Papers on Unemployment Insurance for the European Union

In European policy circles there is a growing awareness of the need to equip the European Monetary Union with a pan-European stabilization capacity to help mitigate the impact of economic shocks. Proposals currently under consideration include a European Unemployment Benefit Scheme (EUBS) to support or supplement national UI systems. An EUBS would provide Europe with a true “multi-level” way to manage the policy response to unemployment.

In June, 2016 the W.E. Upjohn Institute organized a session on unemployment insurance for the European Union at the Association for Public Policy Management and Analysis international research conference held at the London School for Economics.  The session examined the rationale and challenges for such a European unemployment benefit system (EUBS).  The four research papers presented at that session are posted below.  The papers emerged from a project initiated by the Center for European Policy Studies (CEPS).  The papers consider the incentive relations for UI programs in multi-tiered administrative and governmental arrangements in both the national and international contexts.  Aspects of benefit generosity and coverage, the impact on inequality, incentives, moral hazard, and financing are addressed where relevant in each paper.

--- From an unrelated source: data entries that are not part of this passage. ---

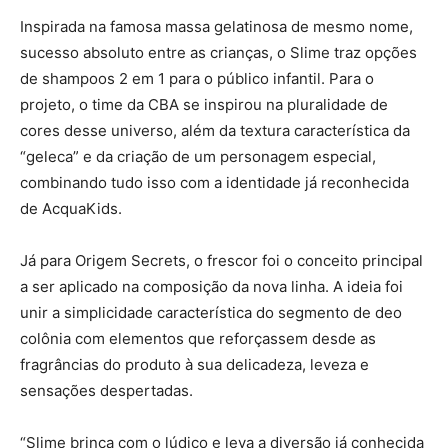
Inspirada na famosa massa gelatinosa de mesmo nome,
sucesso absoluto entre as crianças, o Slime traz opções
de shampoos 2 em 1 para o público infantil. Para o
projeto, o time da CBA se inspirou na pluralidade de
cores desse universo, além da textura característica da
“geleca” e da criação de um personagem especial,
combinando tudo isso com a identidade já reconhecida
de AcquaKids.
Já para Origem Secrets, o frescor foi o conceito principal
a ser aplicado na composição da nova linha. A ideia foi
unir a simplicidade característica do segmento de deo
colônia com elementos que reforçassem desde as
fragrâncias do produto à sua delicadeza, leveza e
sensações despertadas.
“Slime brinca com o lúdico e leva a diversão já conhecida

The first paper by Miroslav Beblavý, Gabriele Marconi and Ilaria Maselli at CEPS sets the stage by explaining the context and rationale for a potential EUBS.  The second paper by Robert Strauss of the European Commission summarizes the history of EUBS policy considerations and the practical state of current efforts to promote an EUBS.  The third paper by Frank Vandenbroucke, Chris Luijges, Donna Wood, and Kim Lievens draws on eight case studies of countries with multi-level regulation of unemployment, and describes the overall lessons that can be learned from their experiences, notably with regard to the problem of “institutional moral hazard.”  The fourth paper by Chris O’Leary and Burt Barnow provides the U.S. example of how a multi-level UI system operates and lessons it offers for an EUBS.